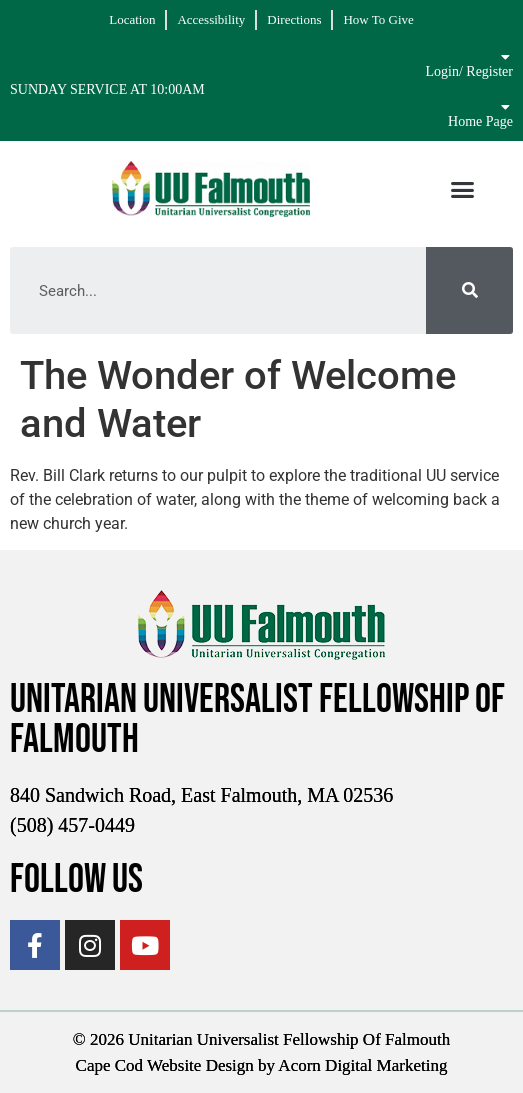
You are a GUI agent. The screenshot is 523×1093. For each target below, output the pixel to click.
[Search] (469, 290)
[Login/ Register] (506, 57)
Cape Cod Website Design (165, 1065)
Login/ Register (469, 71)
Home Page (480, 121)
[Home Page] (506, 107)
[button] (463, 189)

★ ★ ★ ★ ★ ★ ★

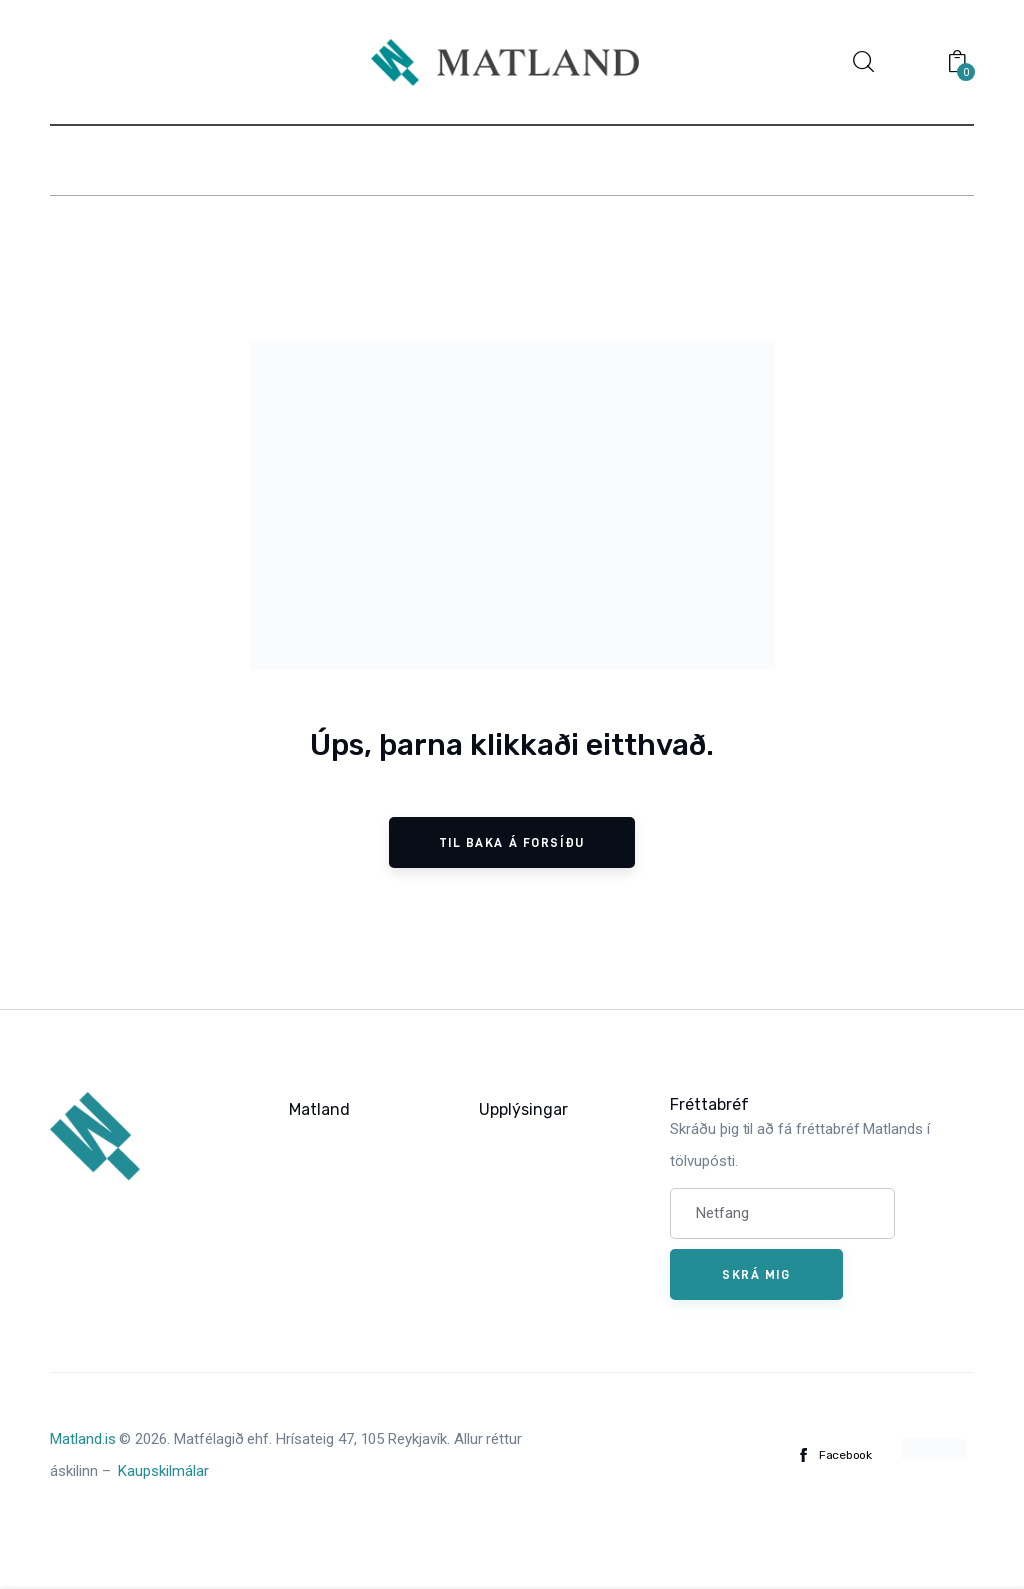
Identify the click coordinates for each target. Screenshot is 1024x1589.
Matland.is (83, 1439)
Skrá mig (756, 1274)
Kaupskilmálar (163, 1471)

★ ★ ★ ★ ★ ★ ★

Problem description
Scan the records above for the lines holding "You are a GUI" and "[button] (463, 189)". Transcribe those two and every line between them word for word, and no others.

Result
You are a GUI agent. The screenshot is 523×1093. For each target below, output the pixel to click.
[Search] (469, 290)
[Login/ Register] (506, 57)
Cape Cod Website Design (165, 1065)
Login/ Register (469, 71)
Home Page (480, 121)
[Home Page] (506, 107)
[button] (463, 189)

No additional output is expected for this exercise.